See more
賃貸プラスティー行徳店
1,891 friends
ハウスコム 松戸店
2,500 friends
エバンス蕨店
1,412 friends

* * *

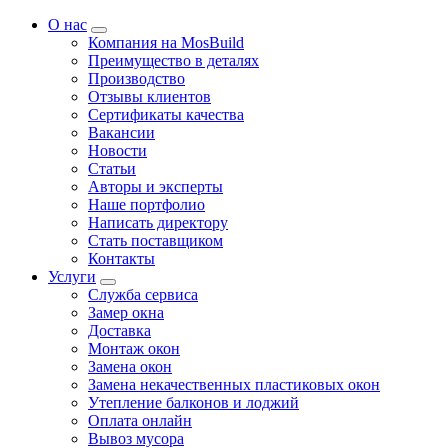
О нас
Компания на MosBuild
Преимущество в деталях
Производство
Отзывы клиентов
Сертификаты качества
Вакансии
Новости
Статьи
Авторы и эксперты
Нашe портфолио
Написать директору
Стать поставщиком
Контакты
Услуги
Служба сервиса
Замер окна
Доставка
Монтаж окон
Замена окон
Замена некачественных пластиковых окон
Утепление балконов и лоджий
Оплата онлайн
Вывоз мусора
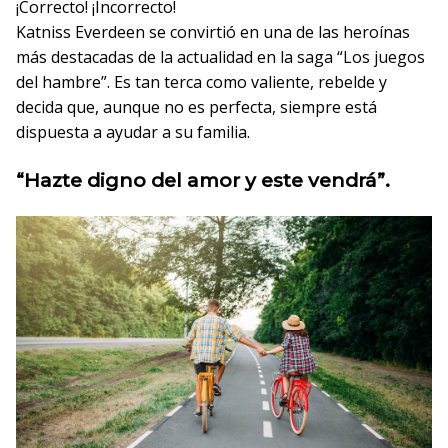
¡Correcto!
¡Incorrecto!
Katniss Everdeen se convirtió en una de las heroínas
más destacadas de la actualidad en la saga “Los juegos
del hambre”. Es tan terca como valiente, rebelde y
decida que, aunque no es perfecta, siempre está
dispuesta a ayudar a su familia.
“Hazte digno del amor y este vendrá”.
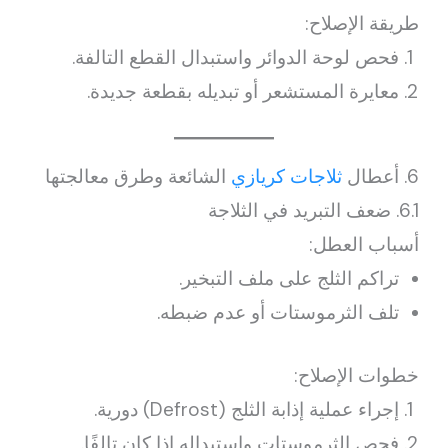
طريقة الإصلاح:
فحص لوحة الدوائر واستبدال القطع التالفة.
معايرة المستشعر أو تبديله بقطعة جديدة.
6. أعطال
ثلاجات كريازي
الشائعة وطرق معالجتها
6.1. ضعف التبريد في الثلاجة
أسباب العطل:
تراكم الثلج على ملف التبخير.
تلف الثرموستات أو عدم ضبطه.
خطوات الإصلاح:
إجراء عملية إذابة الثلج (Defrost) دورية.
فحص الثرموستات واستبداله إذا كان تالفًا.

— Task to carry out —
Please go through the data above and copy each line that has the word "friends".

— Solution to this exercise —
1,891 friends
2,500 friends
1,412 friends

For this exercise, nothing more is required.